Storage systems such as HDFS can be used to store the data, and NOSQL Systems such as Apache Hbase provide the ability to store data for ultra-low latency data access.
One of the common use cases for real-time processing is the indexing of the incoming data stream for active search. Apache Solr provides this functionality within the eco-system.
The ability to ingest and persist data in the same cluster and to support multiple use cases and access patterns makes Apache Hadoop Eco-System one of the best choices for deploying real-time systems.
Let’s discuss a couple of design patterns as they relate to real-time/streaming and near real-time processing systems.
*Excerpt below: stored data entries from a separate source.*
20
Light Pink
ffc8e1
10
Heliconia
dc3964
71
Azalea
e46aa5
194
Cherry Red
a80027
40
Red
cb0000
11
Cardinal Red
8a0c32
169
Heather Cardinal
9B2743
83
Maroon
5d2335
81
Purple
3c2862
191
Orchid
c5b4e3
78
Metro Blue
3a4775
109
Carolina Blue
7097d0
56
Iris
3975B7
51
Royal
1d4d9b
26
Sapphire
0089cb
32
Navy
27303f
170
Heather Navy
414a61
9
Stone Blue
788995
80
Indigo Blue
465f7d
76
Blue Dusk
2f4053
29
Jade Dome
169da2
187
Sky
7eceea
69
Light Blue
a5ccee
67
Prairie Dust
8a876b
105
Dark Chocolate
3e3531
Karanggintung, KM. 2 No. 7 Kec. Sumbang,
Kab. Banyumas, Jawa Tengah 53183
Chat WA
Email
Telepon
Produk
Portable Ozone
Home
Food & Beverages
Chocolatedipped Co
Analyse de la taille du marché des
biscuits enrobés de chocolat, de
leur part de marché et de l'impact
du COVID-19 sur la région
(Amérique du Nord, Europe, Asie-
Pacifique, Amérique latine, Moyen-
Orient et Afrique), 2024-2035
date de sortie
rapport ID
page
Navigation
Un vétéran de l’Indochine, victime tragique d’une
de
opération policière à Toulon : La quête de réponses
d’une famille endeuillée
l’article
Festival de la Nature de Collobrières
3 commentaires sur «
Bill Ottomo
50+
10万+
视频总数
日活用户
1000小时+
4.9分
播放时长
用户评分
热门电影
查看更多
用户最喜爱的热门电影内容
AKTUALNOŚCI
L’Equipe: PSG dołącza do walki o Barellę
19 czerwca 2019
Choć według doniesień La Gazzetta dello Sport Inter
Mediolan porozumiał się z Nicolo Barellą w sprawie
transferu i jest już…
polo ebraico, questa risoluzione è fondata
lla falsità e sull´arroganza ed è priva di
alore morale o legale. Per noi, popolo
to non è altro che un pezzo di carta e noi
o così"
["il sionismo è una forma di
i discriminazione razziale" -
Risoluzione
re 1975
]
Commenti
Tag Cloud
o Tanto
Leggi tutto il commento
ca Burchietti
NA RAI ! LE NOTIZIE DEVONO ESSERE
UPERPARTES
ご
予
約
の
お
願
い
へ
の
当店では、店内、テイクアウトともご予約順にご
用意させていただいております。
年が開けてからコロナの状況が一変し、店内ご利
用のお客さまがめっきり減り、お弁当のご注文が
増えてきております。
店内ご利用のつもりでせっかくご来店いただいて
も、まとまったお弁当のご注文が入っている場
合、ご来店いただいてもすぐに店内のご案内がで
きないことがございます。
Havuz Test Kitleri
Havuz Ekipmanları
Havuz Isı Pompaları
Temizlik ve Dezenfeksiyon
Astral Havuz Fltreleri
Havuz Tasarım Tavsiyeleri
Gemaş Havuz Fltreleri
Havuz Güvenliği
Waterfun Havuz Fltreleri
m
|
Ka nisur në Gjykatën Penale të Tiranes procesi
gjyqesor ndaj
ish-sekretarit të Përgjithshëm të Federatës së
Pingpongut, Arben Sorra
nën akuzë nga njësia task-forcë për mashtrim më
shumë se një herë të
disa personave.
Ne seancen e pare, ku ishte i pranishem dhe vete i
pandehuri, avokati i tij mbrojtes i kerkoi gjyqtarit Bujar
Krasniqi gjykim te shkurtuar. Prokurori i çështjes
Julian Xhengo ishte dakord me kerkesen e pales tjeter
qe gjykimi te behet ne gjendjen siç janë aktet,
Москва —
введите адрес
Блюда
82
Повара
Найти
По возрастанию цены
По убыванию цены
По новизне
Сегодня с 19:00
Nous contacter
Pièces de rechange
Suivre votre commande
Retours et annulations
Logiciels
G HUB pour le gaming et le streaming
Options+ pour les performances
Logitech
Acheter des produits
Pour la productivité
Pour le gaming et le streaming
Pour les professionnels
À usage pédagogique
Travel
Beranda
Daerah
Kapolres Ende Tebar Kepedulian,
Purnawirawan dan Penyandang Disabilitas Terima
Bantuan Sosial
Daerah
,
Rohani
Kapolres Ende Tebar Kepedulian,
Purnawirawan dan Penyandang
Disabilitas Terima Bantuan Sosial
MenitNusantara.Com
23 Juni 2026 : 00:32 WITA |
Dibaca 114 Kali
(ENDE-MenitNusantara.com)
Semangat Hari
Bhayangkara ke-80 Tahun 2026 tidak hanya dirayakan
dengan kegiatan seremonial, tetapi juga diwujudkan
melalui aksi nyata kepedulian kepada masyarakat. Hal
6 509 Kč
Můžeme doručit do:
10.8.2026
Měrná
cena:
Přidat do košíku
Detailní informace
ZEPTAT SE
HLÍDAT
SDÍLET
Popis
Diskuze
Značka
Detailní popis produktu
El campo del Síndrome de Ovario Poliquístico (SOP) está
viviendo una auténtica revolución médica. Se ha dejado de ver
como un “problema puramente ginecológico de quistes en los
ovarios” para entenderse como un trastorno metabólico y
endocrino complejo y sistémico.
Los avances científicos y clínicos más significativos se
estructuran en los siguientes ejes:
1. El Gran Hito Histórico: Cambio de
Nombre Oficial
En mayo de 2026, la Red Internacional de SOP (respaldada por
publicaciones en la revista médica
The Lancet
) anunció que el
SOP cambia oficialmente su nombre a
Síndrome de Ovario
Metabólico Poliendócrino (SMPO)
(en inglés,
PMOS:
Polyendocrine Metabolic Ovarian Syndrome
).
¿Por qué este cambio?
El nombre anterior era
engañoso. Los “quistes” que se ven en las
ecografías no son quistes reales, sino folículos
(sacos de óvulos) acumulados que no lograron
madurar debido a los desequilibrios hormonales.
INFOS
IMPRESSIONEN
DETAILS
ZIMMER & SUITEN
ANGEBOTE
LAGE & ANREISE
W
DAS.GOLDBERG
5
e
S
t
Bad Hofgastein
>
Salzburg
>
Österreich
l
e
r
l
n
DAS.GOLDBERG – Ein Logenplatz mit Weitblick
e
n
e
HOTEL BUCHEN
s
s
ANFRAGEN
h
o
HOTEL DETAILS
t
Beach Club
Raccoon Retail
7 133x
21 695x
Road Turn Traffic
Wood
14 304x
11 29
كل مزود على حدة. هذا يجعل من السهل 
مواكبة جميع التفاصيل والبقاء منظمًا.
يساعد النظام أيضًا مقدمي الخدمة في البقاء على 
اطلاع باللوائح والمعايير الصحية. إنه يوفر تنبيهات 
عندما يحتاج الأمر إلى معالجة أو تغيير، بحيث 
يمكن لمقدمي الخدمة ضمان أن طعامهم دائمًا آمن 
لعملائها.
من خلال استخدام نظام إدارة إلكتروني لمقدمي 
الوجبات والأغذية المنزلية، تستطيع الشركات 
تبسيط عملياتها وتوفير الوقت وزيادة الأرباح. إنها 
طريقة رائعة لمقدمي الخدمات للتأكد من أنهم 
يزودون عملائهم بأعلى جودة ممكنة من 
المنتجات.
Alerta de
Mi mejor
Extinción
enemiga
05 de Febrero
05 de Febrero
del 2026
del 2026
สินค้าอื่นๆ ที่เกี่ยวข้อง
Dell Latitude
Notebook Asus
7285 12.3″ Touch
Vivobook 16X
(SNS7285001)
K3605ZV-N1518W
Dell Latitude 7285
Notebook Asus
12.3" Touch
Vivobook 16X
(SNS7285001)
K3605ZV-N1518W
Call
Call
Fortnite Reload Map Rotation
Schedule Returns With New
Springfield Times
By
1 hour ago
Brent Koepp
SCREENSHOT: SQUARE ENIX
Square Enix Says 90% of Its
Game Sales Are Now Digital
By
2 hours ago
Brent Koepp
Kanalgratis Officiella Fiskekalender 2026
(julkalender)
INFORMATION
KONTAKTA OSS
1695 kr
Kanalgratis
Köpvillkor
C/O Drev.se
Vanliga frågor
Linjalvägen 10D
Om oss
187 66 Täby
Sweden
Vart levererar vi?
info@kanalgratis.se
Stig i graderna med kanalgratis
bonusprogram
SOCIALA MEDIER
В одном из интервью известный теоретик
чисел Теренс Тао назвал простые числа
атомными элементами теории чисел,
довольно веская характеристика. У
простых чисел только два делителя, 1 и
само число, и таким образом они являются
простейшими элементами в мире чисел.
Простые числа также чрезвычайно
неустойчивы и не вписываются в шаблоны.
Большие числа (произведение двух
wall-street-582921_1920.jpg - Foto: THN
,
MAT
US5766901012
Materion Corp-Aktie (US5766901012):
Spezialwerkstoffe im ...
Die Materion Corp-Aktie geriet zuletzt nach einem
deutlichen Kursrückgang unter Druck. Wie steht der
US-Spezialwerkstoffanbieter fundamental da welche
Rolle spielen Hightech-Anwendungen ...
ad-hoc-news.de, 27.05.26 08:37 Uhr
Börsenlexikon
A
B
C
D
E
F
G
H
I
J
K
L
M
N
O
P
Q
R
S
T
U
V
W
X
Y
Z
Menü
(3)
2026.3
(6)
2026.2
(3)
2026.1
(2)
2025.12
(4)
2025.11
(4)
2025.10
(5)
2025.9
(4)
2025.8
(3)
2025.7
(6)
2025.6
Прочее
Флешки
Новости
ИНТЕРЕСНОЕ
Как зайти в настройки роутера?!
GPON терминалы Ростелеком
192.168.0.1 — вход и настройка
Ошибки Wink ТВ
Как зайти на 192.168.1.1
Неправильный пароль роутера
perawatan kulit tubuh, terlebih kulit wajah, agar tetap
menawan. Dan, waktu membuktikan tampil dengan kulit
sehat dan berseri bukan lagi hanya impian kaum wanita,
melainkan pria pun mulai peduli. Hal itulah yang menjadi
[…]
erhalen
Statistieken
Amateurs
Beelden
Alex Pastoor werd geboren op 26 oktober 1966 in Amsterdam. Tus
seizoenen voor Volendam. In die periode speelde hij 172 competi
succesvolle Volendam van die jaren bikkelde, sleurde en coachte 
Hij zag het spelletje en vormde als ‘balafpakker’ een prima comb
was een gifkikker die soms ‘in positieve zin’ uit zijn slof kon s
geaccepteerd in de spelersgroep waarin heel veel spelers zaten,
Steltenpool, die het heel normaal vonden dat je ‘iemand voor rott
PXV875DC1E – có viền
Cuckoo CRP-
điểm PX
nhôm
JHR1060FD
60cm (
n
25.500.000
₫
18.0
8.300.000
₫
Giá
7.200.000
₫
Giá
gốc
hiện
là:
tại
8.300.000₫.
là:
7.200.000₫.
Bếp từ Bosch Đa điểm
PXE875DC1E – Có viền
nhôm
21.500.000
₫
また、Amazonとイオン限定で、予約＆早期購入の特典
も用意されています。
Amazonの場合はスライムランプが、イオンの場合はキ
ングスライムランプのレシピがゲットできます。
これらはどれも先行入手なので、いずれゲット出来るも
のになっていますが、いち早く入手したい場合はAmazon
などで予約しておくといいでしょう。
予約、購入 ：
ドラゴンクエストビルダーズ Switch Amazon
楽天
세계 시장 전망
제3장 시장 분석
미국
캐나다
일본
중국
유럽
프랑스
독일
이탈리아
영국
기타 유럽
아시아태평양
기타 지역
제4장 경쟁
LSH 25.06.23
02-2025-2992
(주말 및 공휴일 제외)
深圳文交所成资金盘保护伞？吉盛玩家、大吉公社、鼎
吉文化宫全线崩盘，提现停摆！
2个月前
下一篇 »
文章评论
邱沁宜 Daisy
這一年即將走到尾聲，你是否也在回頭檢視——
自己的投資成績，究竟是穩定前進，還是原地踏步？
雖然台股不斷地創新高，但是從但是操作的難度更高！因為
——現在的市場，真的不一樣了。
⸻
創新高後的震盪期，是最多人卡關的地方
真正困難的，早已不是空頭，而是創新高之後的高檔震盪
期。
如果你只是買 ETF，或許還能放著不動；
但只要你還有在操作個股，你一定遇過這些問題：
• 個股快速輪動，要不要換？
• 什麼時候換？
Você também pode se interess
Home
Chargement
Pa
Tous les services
There are a lot of other design patterns that can be implemented while building such systems. In the interest of time, I will only discuss two of them, but if you are interested in discussing others in the comments below, I would be more than happy to share my thoughts around those.
Also, keep in mind that several new patterns are still evolving as real-time processing design becomes the core of Internet of Things (IOT)-based systems.
This design pattern, even though it looks and sounds simple, does require a carefully thought design.
Such a pattern is more useful when processing is located within end-points, such as the machine or device sending the data or machine and device receiving the data.
Data being sent from endpoint “A” could be the result of an action that is needed by endpoint “B” for further processing. This can also be a status of health or wellness of devices.
This design pattern is applied mostly in systems that are required to do more than just exchange the data between two endpoints. Such systems can be used to identify potential frauds, generate alerts based on business rules or take pre-determined actions based on a set of variables.
Such systems would require some kind of reference data that is only available outside of the context (actual data pipeline) they are operating in, which is why such a lookup is called “external lookup”.
This design pattern can be considered as a framework and can be very powerful. This pattern can also satisfy several other functionalities such as executing algorithms on streaming data, computing and aggregation based on windowing and sending commands to various systems instead of sending data or alert.
This article is my little effort to talk about some basic architectural considerations and some basic design patterns. As you can see, possibilities are limitless and available technologies can provide the robust platform required to unleash the power of creativity.
In my view, in years to come, real-time and near real-time systems will become more common within enterprise. Established rules such as processing most of the data in batch-mode will be challenged as technology platforms become more powerful and sustainable.
Cloud computing and IOT-based systems have become a catalyst in realizing this vision.
It is only a matter of time before more and more corporations start realizing the profound value that real time, streaming and IOT systems bring to their business models.